4 points True. If all writes are sequential, then all io61_writec calls happen when pos_tag == end_tag, and McMahon’s cache will behave exactly like the cache from the section material.

QUESTION 4F. True or false: McMahon’s cache is efficient for sequential writes (with the possible exception of short writes). Explain briefly if unsure.

4 points True. It will make the same batched write system calls as stdio.

QUESTION 4G. Which of these non-sequential access patterns will McMahon’s cache handle correctly (assuming no short writes)? List all that apply. All block writes are executed with repeated io61_writec calls.

  1. Repeatedly writing the same byte (writec(ch); seek(0); writec(ch); etc.)
  2. Strided access with block size 1 and stride 5000
  3. Strided access with block size 1 and stride 1000
  4. Strided access with block size 4096 and stride 1000000
  5. Reverse sequential access
  6. Random access
  7. None of the above

3 points 1, 2, 4, and 5. McMahon’s cache can make mistakes for non-sequential access patterns. Specifically, it will write bogus data if a seek jumps within 4095 bytes of tag, but outside the range of already-written characters [tag, end_tag].

QUESTION 4H. Which of the non-sequential access patterns from the previous question offer good opportunities for write coalescing (whether or not McMahon’s cache implements that optimization)? List all that apply.

3 points Especially 1, but also 5.

QUESTION 4I. Change one line of code so that McMahon’s cache is correct for all listed non-sequential access patterns (with the possible exception of short writes).

3 points Change line 12 to

if ((f->pos_tag < f->tag || f->pos_tag > f->end_tag || f->pos_tag == f->tag + f->bufsize)

5. The end (5 points)

QUESTION 5A. How should this class adapt to AI coding assistants? Any answer but no answer will receive full credit.

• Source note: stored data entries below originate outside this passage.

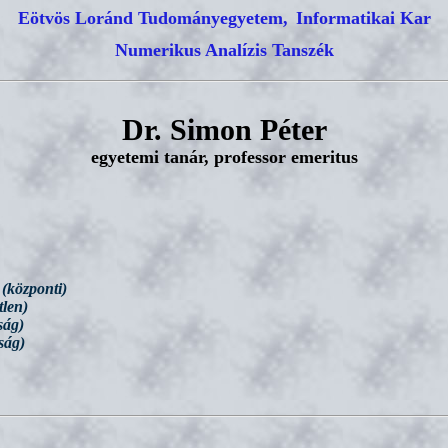
Eötvös Loránd Tudományegyetem,
Informatikai Kar
Numerikus Analízis Tanszék
Dr. Simon Péter
egyetemi tanár, professor emeritus
(központi)
len)
ság)
ság)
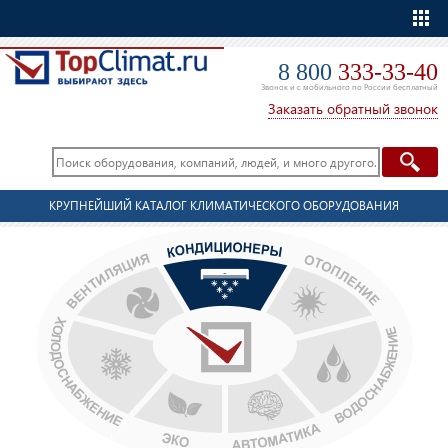
Еще
8 800
333-33-40
Звонок и с мобильного по России бесплатный
Заказать обратный звонок
КРУПНЕЙШИЙ КАТАЛОГ КЛИМАТИЧЕСКОГО ОБОРУДОВАНИЯ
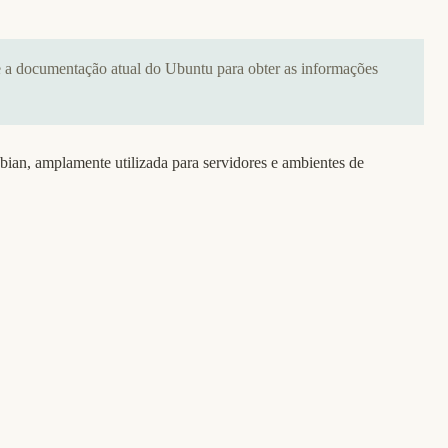
 a documentação atual do Ubuntu para obter as informações
ian, amplamente utilizada para servidores e ambientes de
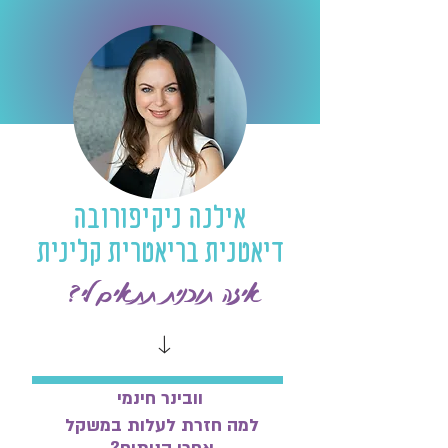
אילנה ניקיפורובה
דיאטנית בריאטרית קלינית
איזה תוכנית תתאים לי?
וובינר חינמי
למה חזרת לעלות במשקל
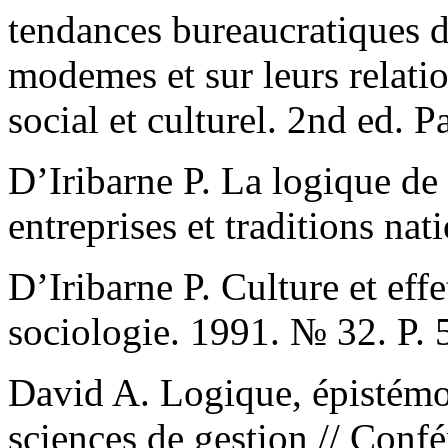
tendances bureaucratiques d
modemes et sur leurs relati
social et culturel. 2nd ed. P
D’Iribarne P. La logique de
entreprises et traditions nat
D’Iribarne P. Culture et effe
sociologie. 1991. № 32. P.
David A. Logique, épistémo
sciences de gestion // Con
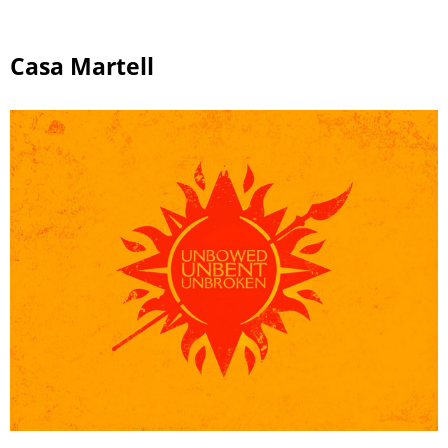
Casa Martell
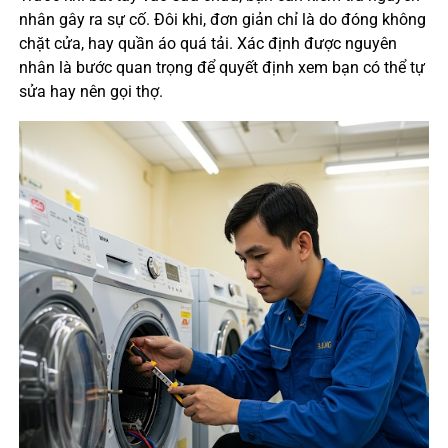
nhân gây ra sự cố. Đôi khi, đơn giản chỉ là do đóng không
chặt cửa, hay quần áo quá tải. Xác định được nguyên
nhân là bước quan trọng để quyết định xem bạn có thể tự
sửa hay nên gọi thợ.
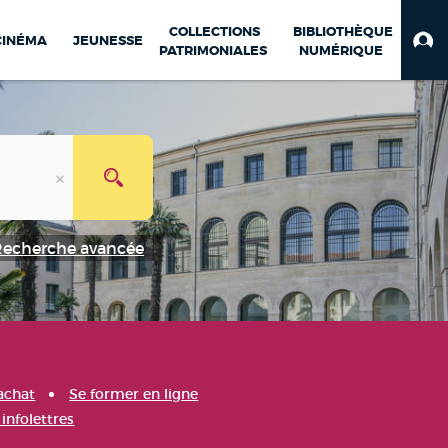
COLLECTIONS
BIBLIOTHÈQUE
CINÉMA
JEUNESSE
PATRIMONIALES
NUMÉRIQUE
Recherche avancée
achat
Se former en ligne
infolettres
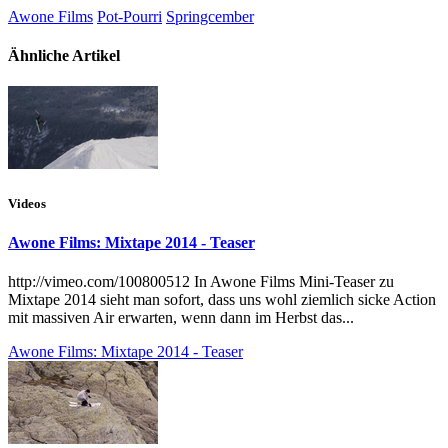
Awone Films
Pot-Pourri
Springcember
Ähnliche Artikel
Videos
Awone Films: Mixtape 2014 - Teaser
http://vimeo.com/100800512 In Awone Films Mini-Teaser zu
Mixtape 2014 sieht man sofort, dass uns wohl ziemlich sicke Action
mit massiven Air erwarten, wenn dann im Herbst das...
Awone Films: Mixtape 2014 - Teaser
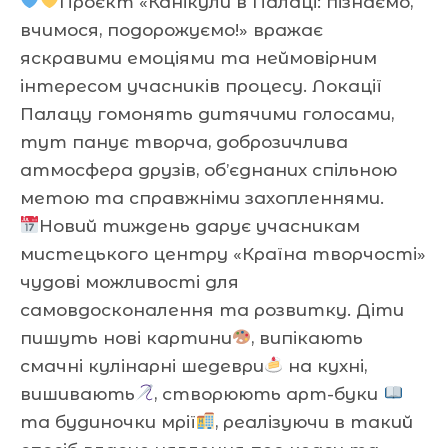
Проєкт «Канікули в Палаці: пізнаємо,
вчимося, подорожуємо!» вражає
яскравими емоціями та неймовірним
інтересом учасників процесу. Локації
Палацу гомонять дитячими голосами,
тут панує творча, доброзичлива
атмосфера друзів, об’єднаних спільною
метою та справжніми захопленнями.
Новий тиждень дарує учасникам
мистецького центру «Країна творчості»
чудові можливості для
самовдосконалення та розвитку. Діти
пишуть нові картини
, випікають
смачні кулінарні шедеври
на кухні,
вишивають
, створюють арт-буки
та будиночки мрії
, реалізуючи в такий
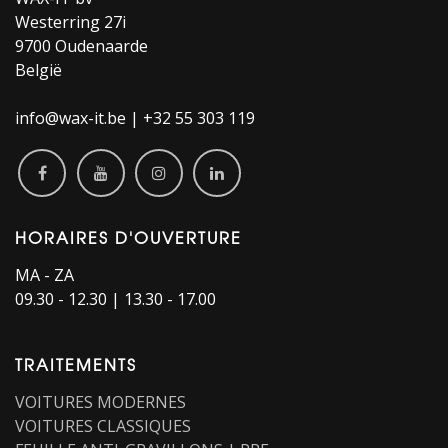
Westerring 27i
9700 Oudenaarde
België
info@wax-it.be | +32 55 303 119
HORAIRES D'OUVERTURE​
MA - ZA
09.30 - 12.30 | 13.30 - 17.00
TRAITEMENTS
VOITURES MODERNES
VOITURES CLASSIQUES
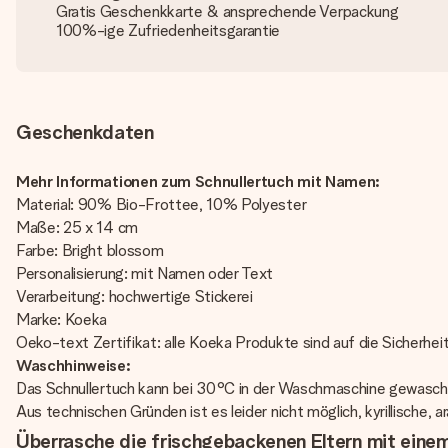
Gratis Geschenkkarte & ansprechende Verpackung
100%-ige Zufriedenheitsgarantie
Geschenkdaten
Mehr Informationen zum Schnullertuch mit Namen:
Material: 90% Bio-Frottee, 10% Polyester
Maße: 25 x 14 cm
Farbe: Bright blossom
Personalisierung: mit Namen oder Text
Verarbeitung: hochwertige Stickerei
Marke: Koeka
Oeko-text Zertifikat: alle Koeka Produkte sind auf die Sicherhei
Waschhinweise:
Das Schnullertuch kann bei 30°C in der Waschmaschine gewaschen
Aus technischen Gründen ist es leider nicht möglich, kyrillische,
Überrasche die frischgebackenen Eltern mit eine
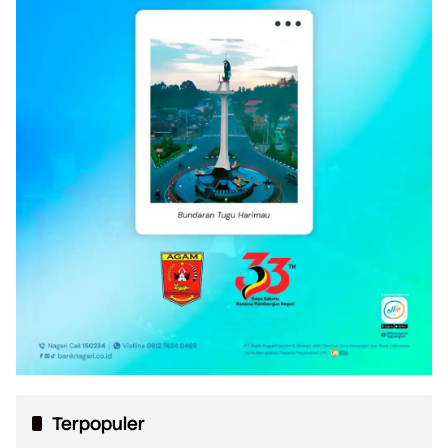
Terpopuler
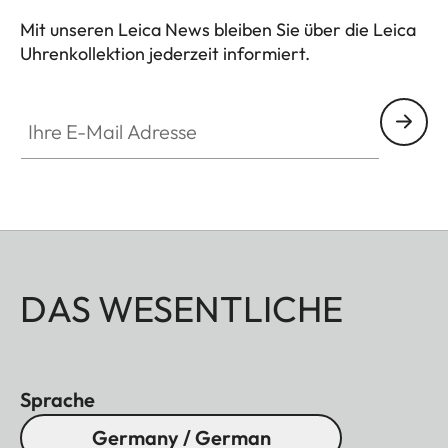
Mit unseren Leica News bleiben Sie über die Leica
Uhrenkollektion jederzeit informiert.
ZM001
Ihre E-Mail Adresse
DAS WESENTLICHE
Sprache
Germany / German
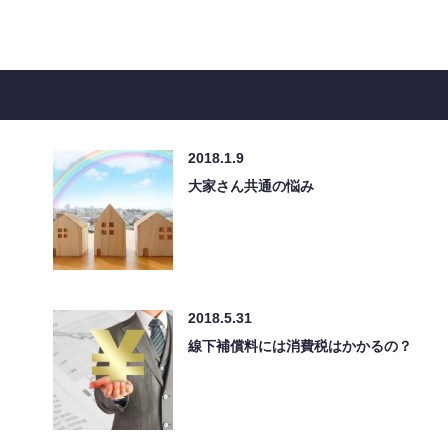
2018.1.9
大家さん共通の悩み
2018.5.31
線下補償料には消費税はかかるの？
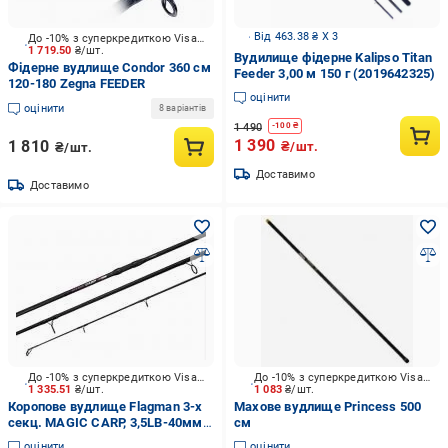
Від 463.38 ₴ X 3
До -10% з суперкредиткою Visa Вигода
1 719.50
₴/шт.
Вудилище фідерне Kalipso Titan
Фідерне вудлище Condor 360 см
Feeder 3,00 м 150 г (2019642325)
120-180 Zegna FEEDER
оцінити
оцінити
8 варіантів
1 490
-
100
₴
1 390
1 810
₴/шт.
₴/шт.
Доставимо
Доставимо
До -10% з суперкредиткою Visa Вигода
До -10% з суперкредиткою Visa Вигода
1 335.51
₴/шт.
1 083
₴/шт.
Коропове вудлище Flagman 3-х
Махове вудлище Princess 500
секц. MAGIC CARP, 3,5LB-40мм
см
390 см 80 –140 г
оцінити
оцінити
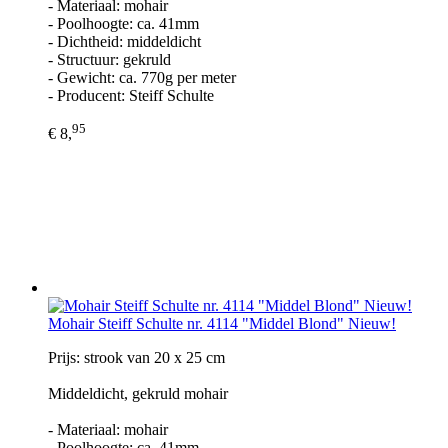
- Materiaal: mohair
- Poolhoogte: ca. 41mm
- Dichtheid: middeldicht
- Structuur: gekruld
- Gewicht: ca. 770g per meter
- Producent: Steiff Schulte
95
€ 8,
Mohair Steiff Schulte nr. 4114 "Middel Blond" Nieuw!
Prijs: strook van 20 x 25 cm
Middeldicht, gekruld mohair
- Materiaal: mohair
- Poolhoogte: ca. 41mm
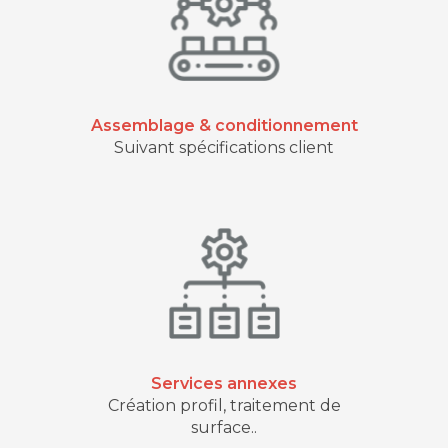
Assemblage & conditionnement
Suivant spécifications client
Services annexes
Création profil, traitement de
surface..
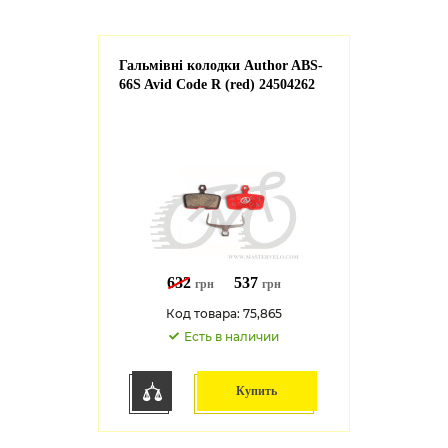
Гальмівні колодки Author ABS-
66S Avid Code R (red) 24504262
632
537
грн
грн
Код товара: 75,865
Есть в наличии
Купить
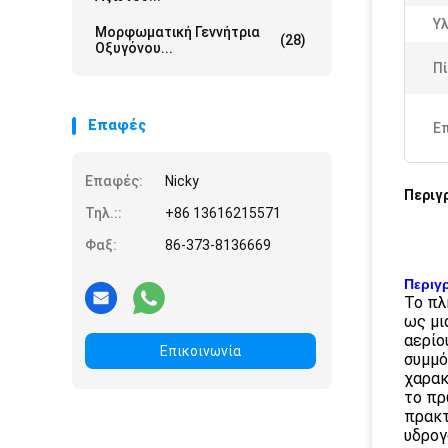
Υλ
Μορφωματική Γεννήτρια
(28)
Οξυγόνου...
Πί
Επαφές
Ε
Επαφές:
Nicky
Περιγ
Τηλ.::
+86 13616215571
Φαξ:
86-373-8136669
Περιγ
Το πλ
ως μι
αερίο
Επικοινωνία
συμμό
χαρακ
το πρ
πρακτ
υδρογ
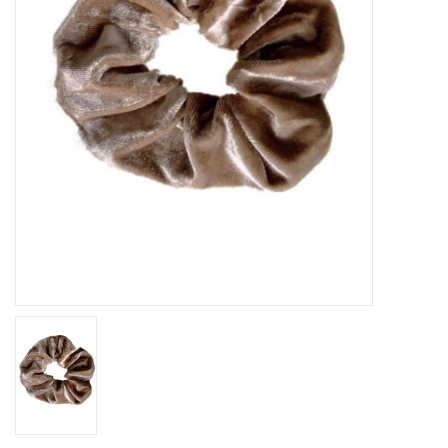
Home deco
SALE
Herensokken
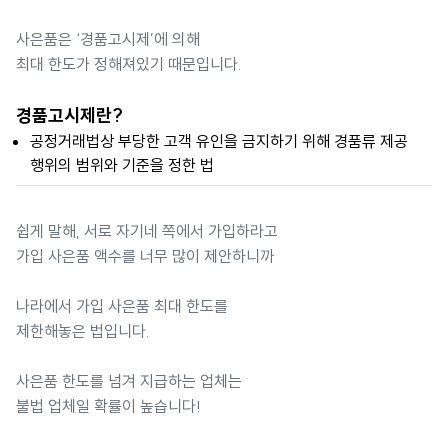
사은품은 ‘경품고시제’에 의해
최대 한도가 정해져있기 때문입니다.
경품고시제란?
공정거래법상 부당한 고객 유인을 금지하기 위해 경품류 제공
행위의 범위와 기준을 정한 법
쉽게 말해, 서로 자기네 쪽에서 가입하라고
가입 사은품 액수를 너무 많이 제안하니까
나라에서 가입 사은품 최대 한도를
제한해놓은 법입니다.
사은품 한도를 넘겨 지급하는 업체는
불법 업체일 확률이 높습니다!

5pts We saw an impressive variety of answers. Some popular categories were:

  1. Release a tool like cs50.ai. Probably the most popular answer—and a good one! We’ll look into doing this for next year.
  2. Hold a section or discussion on how best to use AI for CS 61. I was surprised by this one and we’ll update the class next time around. One step: if you use ChatGPT, turn on study mode.
  3. Have more pset checkins.
  4. Make students explain their code to staff in person.
  5. Ban AIs entirely.
  6. Allow AIs without restriction.

Here are some common suggestions with which I fundamentally disagree.

  1. Refocus the problem sets on “conceptual understanding” or “theory”, because LLMs will eventually take care of all the details.—This framing goes exactly counter to my experience. I think it’s easy to convince oneself that one has “conceptual understanding” whether or not one can actually solve any concrete problem. You get better at understanding concepts by solving concrete problems.
  2. Require students write explanations of their code.—I find LLMs even better at generating superficially plausible explanations than code. The explanations may be bogus sometimes, but LLMs are text generating machines.